What Does the Word Rollback Mean?
Following the American Civil War, Congress passed laws that amended the United States Constitution and were designed to ensure that people were given equal protection under the law, and equal participation in our democracy. Throughout the history of the United States, there have been periods when the struggle for civil rights has been set back. A good example is the period from 1876 to 1964 when Jim Crow laws legalized segregation in the Southern and border states of the United States. The Civil Rights Movement put an end to the formal Jim Crow era. This movement, and other developments, such as the women's suffrage movement in the late 19th and early 20th centuries, brought greater protections against discrimination and broadened opportunities for economic and social equality.
The 1980s marked the beginning of what some have called the "rollback" of civil rights in the United States.

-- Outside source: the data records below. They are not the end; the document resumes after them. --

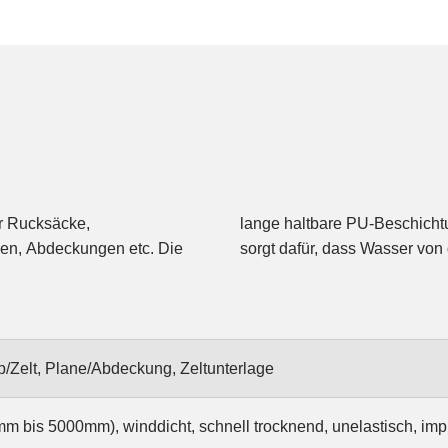
ür Rucksäcke,
e Imprägnierung
en, Abdeckungen etc. Die
sorgt dafür, dass Wasser von 
/Zelt, Plane/Abdeckung, Zeltunterlage
m bis 5000mm), winddicht, schnell trocknend, unelastisch, imp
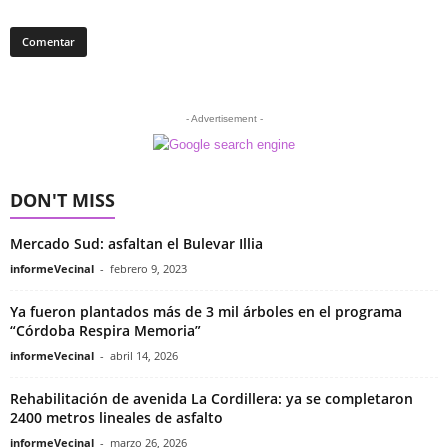
- Advertisement -
DON'T MISS
Mercado Sud: asfaltan el Bulevar Illia
informeVecinal
-
febrero 9, 2023
Ya fueron plantados más de 3 mil árboles en el programa
“Córdoba Respira Memoria”
informeVecinal
-
abril 14, 2026
Rehabilitación de avenida La Cordillera: ya se completaron
2400 metros lineales de asfalto
informeVecinal
-
marzo 26, 2026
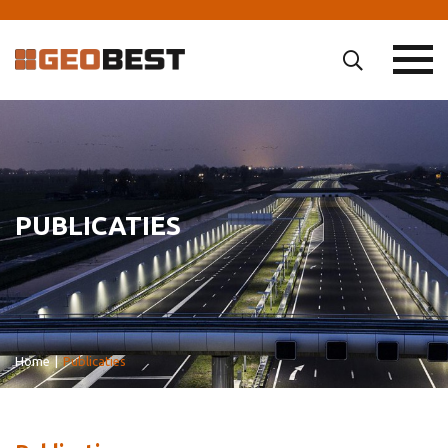
PUBLICATIES
Home
|
Publicaties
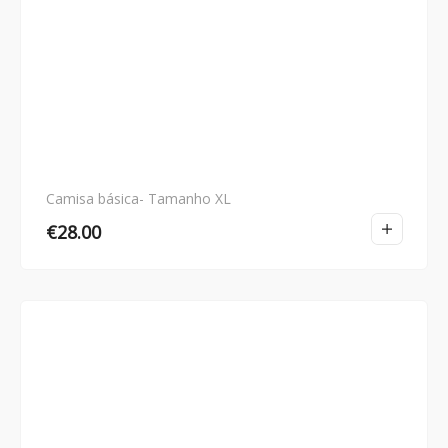
Camisa básica- Tamanho XL
€
28.00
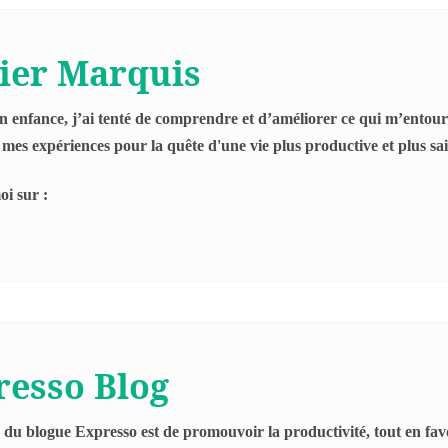
vier Marquis
 enfance, j’ai tenté de comprendre et d’améliorer ce qui m’entoure
 mes expériences pour la quête d'une vie plus productive et plus sai
i sur :
resso Blog
 du blogue Expresso est de promouvoir la productivité, tout en fav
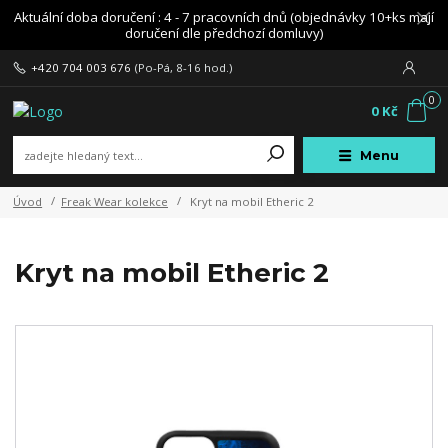
Aktuální doba doručení : 4 - 7 pracovních dnů (objednávky 10+ks mají
doručení dle předchozí domluvy)
+420 704 003 676
(Po-Pá, 8-16 hod.)
0
0 Kč
Menu
Úvod
Freak Wear kolekce
Kryt na mobil Etheric 2
Kryt na mobil Etheric 2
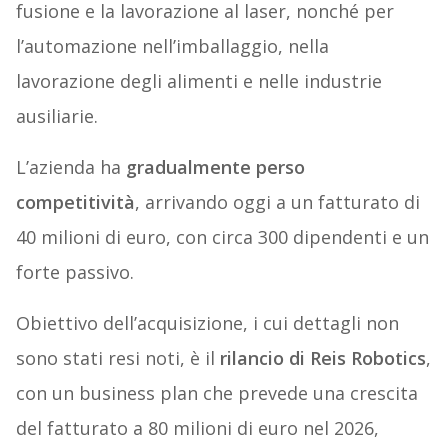
fusione e la lavorazione al laser, nonché per
l’automazione nell’imballaggio, nella
lavorazione degli alimenti e nelle industrie
ausiliarie.
L’azienda ha
gradualmente perso
competitività
, arrivando oggi a un fatturato di
40 milioni di euro, con circa 300 dipendenti e un
forte passivo.
Obiettivo dell’acquisizione, i cui dettagli non
sono stati resi noti, è il
rilancio di Reis Robotics
,
con un business plan che prevede una crescita
del fatturato a 80 milioni di euro nel 2026,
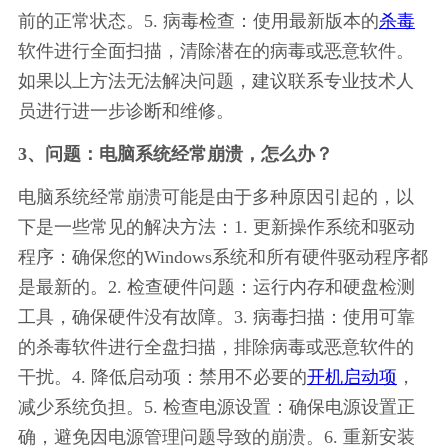
前的正常状态。5. 病毒检查：使用最新版本的
杀毒
软件进行全面扫描，清除潜在的病毒或恶意软件。
如果以上方法无法解决问题，建议联系专业技术人
员进行进一步诊断和维修。
3、问题：电脑系统经常崩溃，怎么办？
电脑系统经常崩溃可能是由于多种原因引起的，以
下是一些常见的解决方法：1. 更新操作系统和驱动
程序：确保您的Windows系统和所有硬件驱动程序都
是最新的。2. 检查硬件问题：运行内存和硬盘检测
工具，确保硬件没有故障。3. 病毒扫描：使用可靠
的杀毒软件进行全盘扫描，排除病毒或恶意软件的
干扰。4. 降低启动项：禁用不必要的
开机启动项
，
减少系统负担。5. 检查电源设置：确保电源设置正
确，避免因电源管理问题导致的崩溃。6. 重新安装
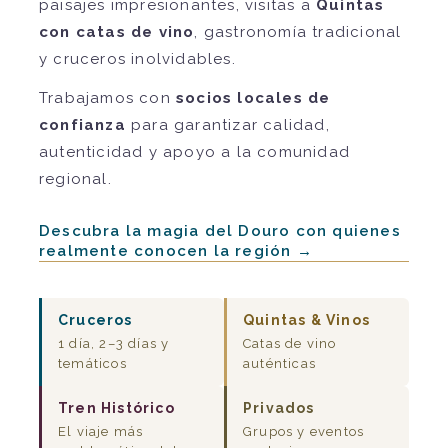
paisajes impresionantes, visitas a
Quintas
con catas de vino
, gastronomía tradicional
y cruceros inolvidables.
Trabajamos con
socios locales de
confianza
para garantizar calidad,
autenticidad y apoyo a la comunidad
regional.
Descubra la magia del Douro con quienes
realmente conocen la región →
Cruceros
Quintas & Vinos
1 día, 2–3 días y
Catas de vino
temáticos
auténticas
Tren Histórico
Privados
El viaje más
Grupos y eventos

Over the past 20 plus years, a well-funded and well-organized effort by people uncomfortable with the federal government's role in protecting civil rights formed groups such as the Federalist Society to make change in the federal courts and have an impact on its decisions. The groups have been successful at influencing judicial nominations, judicial decision-making, and public opinion. And the courts, as demonstrated by a range of key cases, have become less protective of civil rights, setting dangerous precedents for future cases and the security of our rights.
The rollback affects practically all aspects of American life -- from our ability to challenge inequality in education, to protections against employment discrimination, to the authority of Congress to make sure that the air we breath and our water supply is clean. Therefore it is crucial that we join together to demand an end to the rollback, ensuring the preservation of our hard-won civil rights.